Since the pins provided in the jet regulator according to the invention do not develop a predominantly beam-forming function, it is expedient if individual beams coming from the jet-splitting device irradiate a respective intersection node of the webs of the grating and / or network structure intersecting at intersection nodes directly and, if this is oriented in the direction of flow Projection of at least more than half of the flow holes is each aligned with a crossing node.

In order for the pins to form a comparatively large surface which is wettable by the flowing water, it is advantageous if the ratio of the height h of the pins to the diagonal d, in particular at the foot of the pins, is greater than 1.5, preferably greater than 2.0 and in particular greater than 2.5 is.

In this case, a preferred embodiment according to the invention provides that each pin has a total surface area greater than 5 mm ² , preferably greater than 7 mm ² and in particular greater than 9 mm ² . This area is a measure of the adhesiveness that the pens exert on the water.

The inventively provided pins can be held in any suitable form in the housing interior of the jet regulator housing. Thus, these pins can be formed, for example, to the bottom or outflow side of the jet disintegrating device. A preferred embodiment according to the invention, however, provides that the pins are additionally or instead formed on the outflow side of the jet disintegrating device and / or on the upstream side of the grating or network structure adjacent thereto.

A preferred embodiment according to the invention sees In each case, the lattice and / or network structures forming the jet regulating device have a plurality of webs oriented transversely to the flow direction and delimiting passage openings between them.

In an embodiment according to the invention, in which the pins are integrally formed on the upstream side of the adjacent grid or network structure, it may be advantageous if the pins point with their free pin ends in the direction opposite to the direction of flow, there to the closing of the Water valve in this housing part area to keep remaining water longer.

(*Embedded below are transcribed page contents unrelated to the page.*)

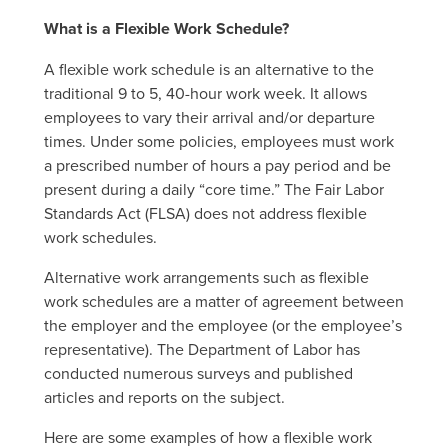
What is a Flexible Work Schedule?
A flexible work schedule is an alternative to the
traditional 9 to 5, 40-hour work week. It allows
employees to vary their arrival and/or departure
times. Under some policies, employees must work
a prescribed number of hours a pay period and be
present during a daily “core time.” The Fair Labor
Standards Act (FLSA) does not address flexible
work schedules.
Alternative work arrangements such as flexible
work schedules are a matter of agreement between
the employer and the employee (or the employee’s
representative). The Department of Labor has
conducted numerous surveys and published
articles and reports on the subject.
Here are some examples of how a flexible work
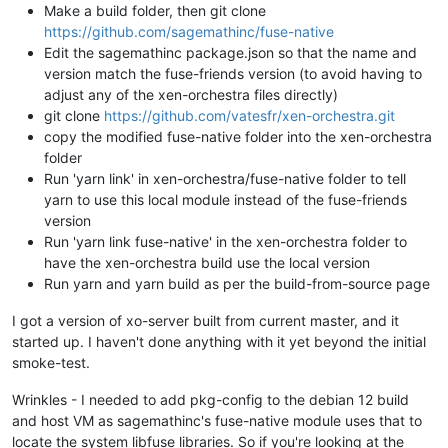
Make a build folder, then git clone
https://github.com/sagemathinc/fuse-native
Edit the sagemathinc package.json so that the name and
version match the fuse-friends version (to avoid having to
adjust any of the xen-orchestra files directly)
git clone
https://github.com/vatesfr/xen-orchestra.git
copy the modified fuse-native folder into the xen-orchestra
folder
Run 'yarn link' in xen-orchestra/fuse-native folder to tell
yarn to use this local module instead of the fuse-friends
version
Run 'yarn link fuse-native' in the xen-orchestra folder to
have the xen-orchestra build use the local version
Run yarn and yarn build as per the build-from-source page
I got a version of xo-server built from current master, and it
started up. I haven't done anything with it yet beyond the initial
smoke-test.
Wrinkles - I needed to add pkg-config to the debian 12 build
and host VM as sagemathinc's fuse-native module uses that to
locate the system libfuse libraries. So if you're looking at the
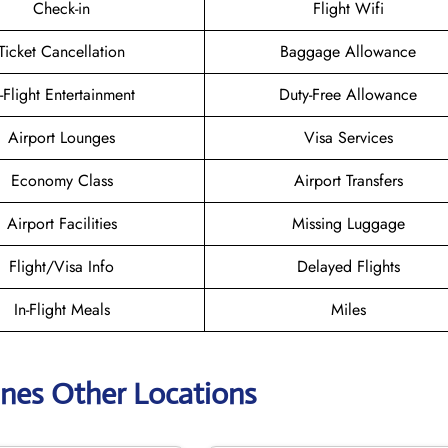
Check-in
Flight Wifi
Ticket Cancellation
Baggage Allowance
n-Flight Entertainment
Duty-Free Allowance
Airport Lounges
Visa Services
Economy Class
Airport Transfers
Airport Facilities
Missing Luggage
Flight/Visa Info
Delayed Flights
In-Flight Meals
Miles
lines Other Locations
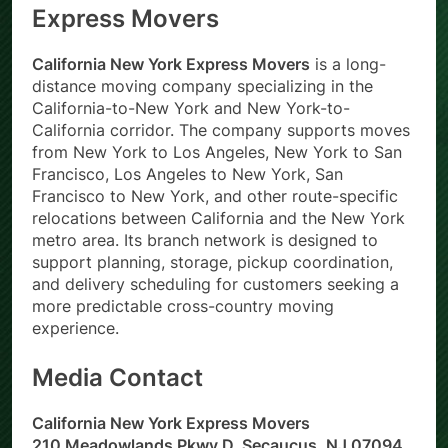
Express Movers
California New York Express Movers
is a long-
distance moving company specializing in the
California-to-New York and New York-to-
California corridor. The company supports moves
from New York to Los Angeles, New York to San
Francisco, Los Angeles to New York, San
Francisco to New York, and other route-specific
relocations between California and the New York
metro area. Its branch network is designed to
support planning, storage, pickup coordination,
and delivery scheduling for customers seeking a
more predictable cross-country moving
experience.
Media Contact
California New York Express Movers
210 Meadowlands Pkwy D, Secaucus, NJ 07094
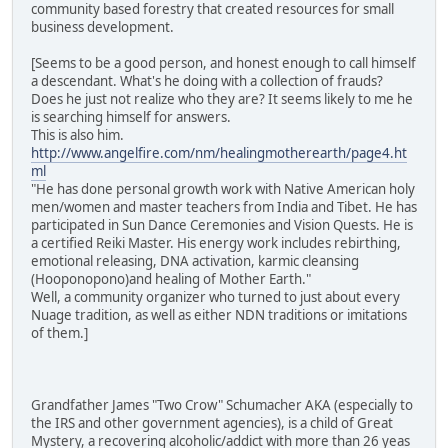
community based forestry that created resources for small
business development.
[Seems to be a good person, and honest enough to call himself
a descendant. What's he doing with a collection of frauds?
Does he just not realize who they are? It seems likely to me he
is searching himself for answers.
This is also him.
http://www.angelfire.com/nm/healingmotherearth/page4.ht
ml
"He has done personal growth work with Native American holy
men/women and master teachers from India and Tibet. He has
participated in Sun Dance Ceremonies and Vision Quests. He is
a certified Reiki Master. His energy work includes rebirthing,
emotional releasing, DNA activation, karmic cleansing
(Hooponopono)and healing of Mother Earth."
Well, a community organizer who turned to just about every
Nuage tradition, as well as either NDN traditions or imitations
of them.]
Grandfather James "Two Crow" Schumacher AKA (especially to
the IRS and other government agencies), is a child of Great
Mystery, a recovering alcoholic/addict with more than 26 yeas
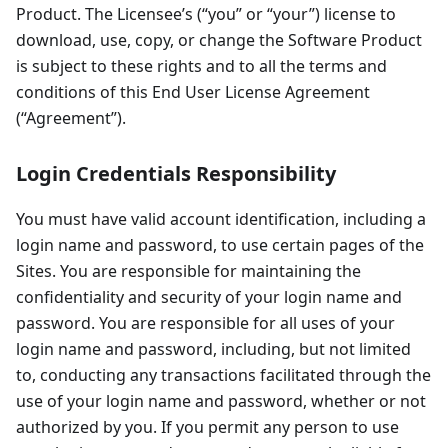
Product. The Licensee’s (“you” or “your”) license to
download, use, copy, or change the Software Product
is subject to these rights and to all the terms and
conditions of this End User License Agreement
(“Agreement”).
Login Credentials Responsibility
You must have valid account identification, including a
login name and password, to use certain pages of the
Sites. You are responsible for maintaining the
confidentiality and security of your login name and
password. You are responsible for all uses of your
login name and password, including, but not limited
to, conducting any transactions facilitated through the
use of your login name and password, whether or not
authorized by you. If you permit any person to use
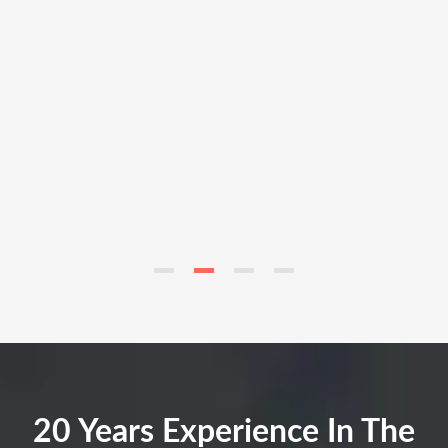
20 Years Experience In The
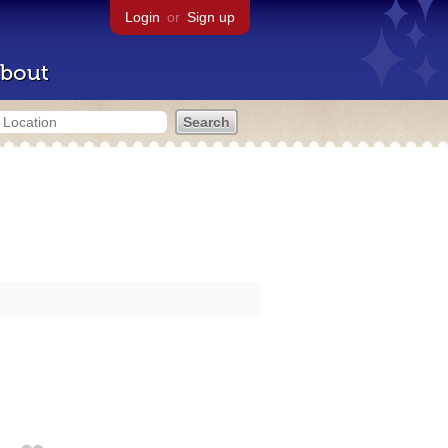
Login
or
Sign up
bout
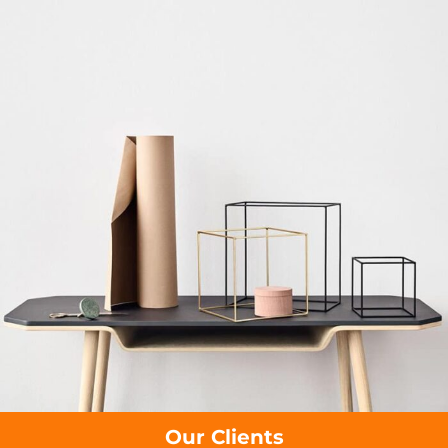
Our Clients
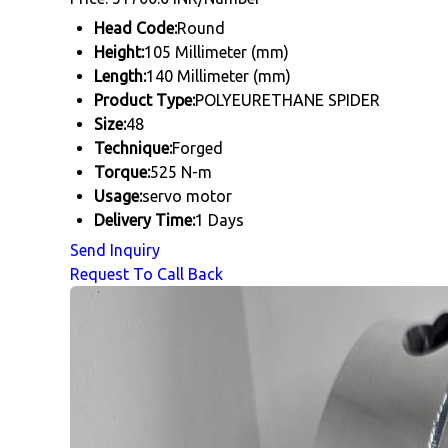
Head Code:
Round
Height:
105 Millimeter (mm)
Length:
140 Millimeter (mm)
Product Type:
POLYEURETHANE SPIDER
Size:
48
Technique:
Forged
Torque:
525 N-m
Usage:
servo motor
Delivery Time:
1 Days
Send Inquiry
Request To Call Back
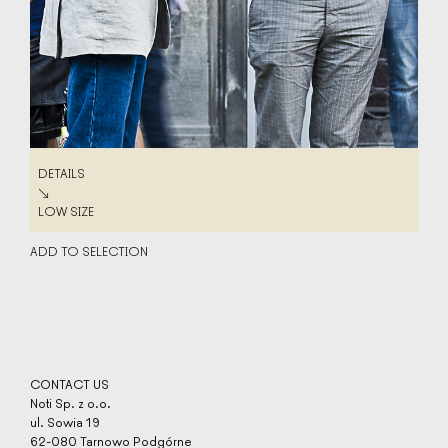
DETAILS
DETAILS
↘
LOW SIZE
LOW SIZE
ADD TO SELECTION
CONTACT US
Noti Sp. z o.o.
ul. Sowia 19
62-080 Tarnowo Podgórne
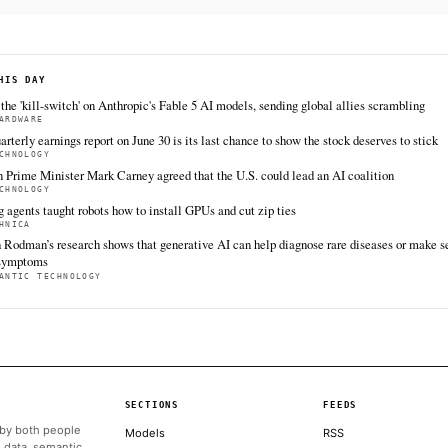
https://techcrunch.com/2026/06/17/anthropic-becomes-
frontier-carbon-removal-coalition
FULL COVERAGE
All sources for this story are listed below — KHAO's direct inges
via Google News.
TIER 1 — DIRECT INGEST
TechCrunch AI
Jun 17 · 18:30 UTC
Anthropic is joining Frontier, the carbon removal
collective, contributing to a new $915 million
tranche of funding and marking its arrival as the
first AI startup to join the group.
ALSO ON THIS DAY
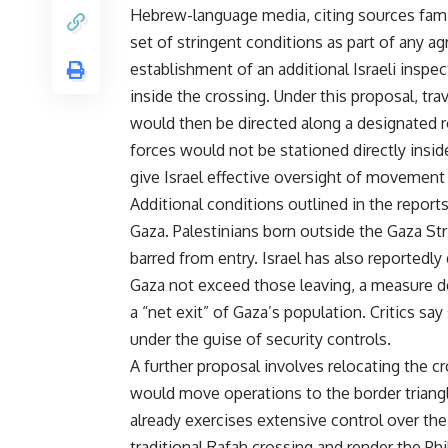
Hebrew-language media, citing sources famili
set of stringent conditions as part of any 
establishment of an additional Israeli inspe
inside the crossing. Under this proposal, tr
would then be directed along a designated rou
forces would not be stationed directly insid
give Israel effective oversight of movement
Additional conditions outlined in the report
Gaza. Palestinians born outside the Gaza Str
barred from entry. Israel has also reported
Gaza not exceed those leaving, a measure de
a “net exit” of Gaza’s population. Critics 
under the guise of security controls.
A further proposal involves relocating the cr
would move operations to the border triang
already exercises extensive control over th
traditional Rafah crossing and render the Ph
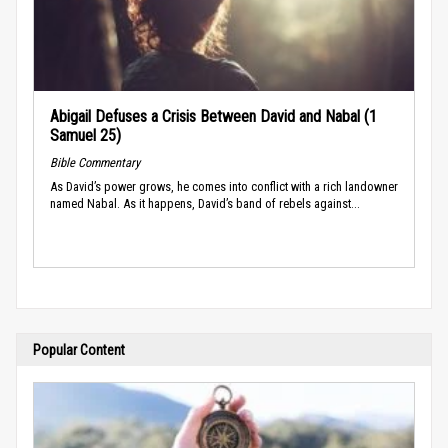
Abigail Defuses a Crisis Between David and Nabal (1
Samuel 25)
Bible Commentary
As David’s power grows, he comes into conflict with a rich landowner
named Nabal. As it happens, David’s band of rebels against...
Popular Content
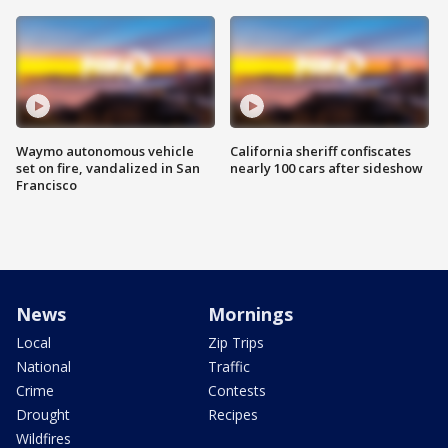
Waymo autonomous vehicle
California sheriff confiscates
set on fire, vandalized in San
nearly 100 cars after sideshow
Francisco
News
Mornings
Local
Zip Trips
National
Traffic
Crime
Contests
Drought
Recipes
Wildfires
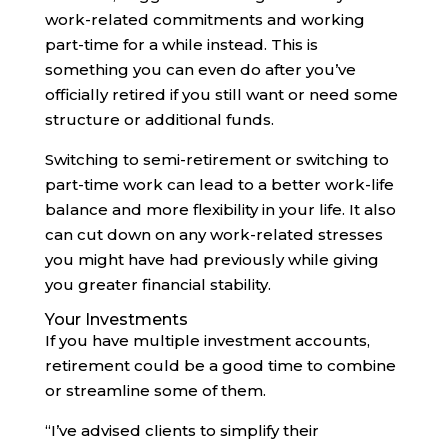
work-related commitments and working
part-time for a while instead. This is
something you can even do after you’ve
officially retired if you still want or need some
structure or additional funds.
Switching to semi-retirement or switching to
part-time work can lead to a better work-life
balance and more flexibility in your life. It also
can cut down on any work-related stresses
you might have had previously while giving
you greater financial stability.
Your Investments
If you have multiple investment accounts,
retirement could be a good time to combine
or streamline some of them.
“I’ve advised clients to simplify their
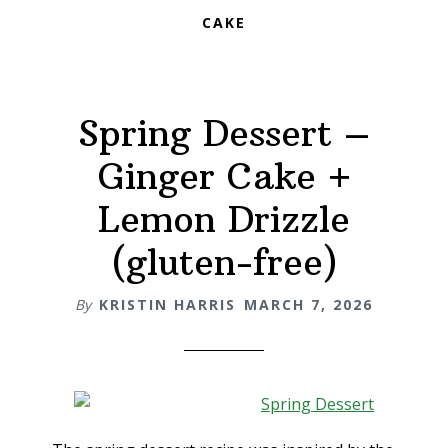
CAKE
Spring Dessert –
Ginger Cake +
Lemon Drizzle
(gluten-free)
By
KRISTIN HARRIS
MARCH 7, 2026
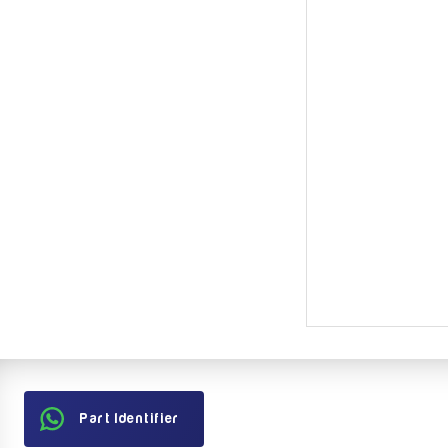
Part Identifier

In order for each individual pencil to be able to hold a comparatively large amount of water as a superficial film of water, it is advantageous if at least one pin has a non-round, preferably a polygonal, and in particular a cross-shaped pin cross-section. In particular, a cross-shaped pin cross-section has the advantage that it is particularly well adapted in its cross-section to the lattice or network structure supporting it.

The pins can be clipped, glued, welded or otherwise attached to the webs of the adjacent grid and / or network structure. A particularly simple and inexpensive to produce embodiment according to the invention, however, provides that the pins are integrally formed on the supporting webs.

The webs forming a lattice or network structure and the pins held thereon form a particularly good functional unit when the webs carrying the pins form a throughflow plane oriented transversely and preferably at right angles to the flow direction.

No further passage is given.